Saturday, February 20, 2010

Status

The software has been complete for a while, about december or so. I haven't touched it in a while. for now it's once again on hold.

Other status, i've been thinking of posting a large file that shows exact combinations of possible bits turned on, say 5 turned on out of 8 bits (56 combinations), although 8 bit has 256 possibilities. I've built a very fast computation program using gmp precision to allow sizes larger than 64 bit (Actually with 64bit, you could do about 67 before it would overrun).

Applications of this is limited data compression; the downside is you need to know how many bits are turned on and the length, removing the advantage of using it. It is especially useful if you had say 20 out of 80 bits turned on (Like Keno). I'll post two different pages of data soon, depending on where i can host them.

Format: Bits on, combinations, size in bits.
0 - 1 (1)
1 - 8 (3)
2 - 28 (5)
3 - 56 (6)
4 - 70 (7)
5 - 56 (6)
6 - 28 (5)
7 - 8 (3)
8 - 1 (1)

Monday, June 15, 2009

Semeir Status

Currently the project is looking very good, I've been able to work on it for a couple dozen hours. The main functions are all done, working, and currently is being brute tested and stress tested.

On a bright note, here are some little tidbits I see so far.

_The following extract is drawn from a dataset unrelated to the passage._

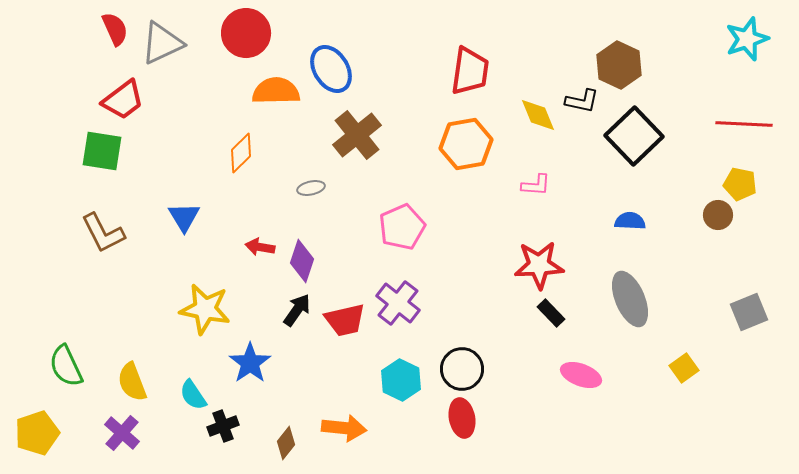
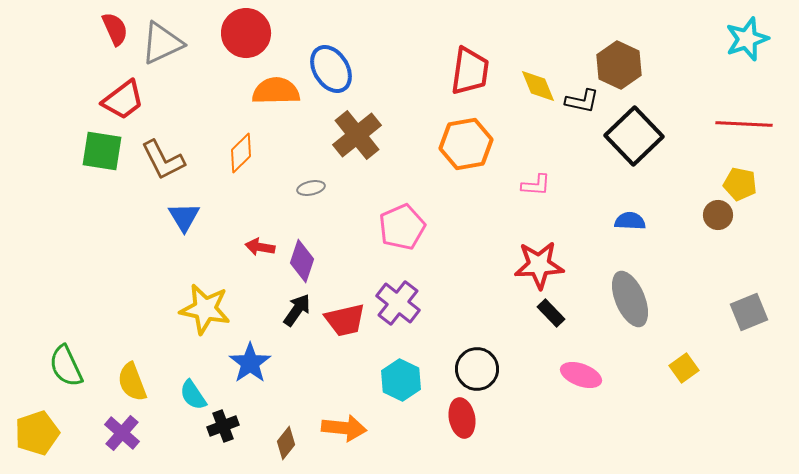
yellow diamond at (538, 115): moved 29 px up
brown L-shape at (103, 233): moved 60 px right, 73 px up
black circle at (462, 369): moved 15 px right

  1. The compiled+stripped code for the entire cipher, is about 5k, and the actual cipher file is only about 2k. The code size suggests it will be workable in an embedded environment.


  2. The keysize (if we optimize for size) for a good 4-8byte cipher, will likely take anywhere from 300-1500 bytes total, plus needing a 1k stack or less.

  3. thread-safe; after the key is generated, using the encrypt/decrypt functions make small copies of working data to the local space, making it thread safe.

  4. Speed; it is very fast; unlike the previous schema this has fixed limits and can easily optimized a lot more for speed. which also translates for size. Due to the keysize being rather small, other speedups will be noticed when implemented in the kernel.

Once testing has finished and the last few functions written, along with a new 'simple' program for encryption and PRNG, the code will likely be ready for release.

Thursday, June 4, 2009

Semeir from scratch

It is truly amazing how much one can learn over a period of time, as well as how much your style of coding changes.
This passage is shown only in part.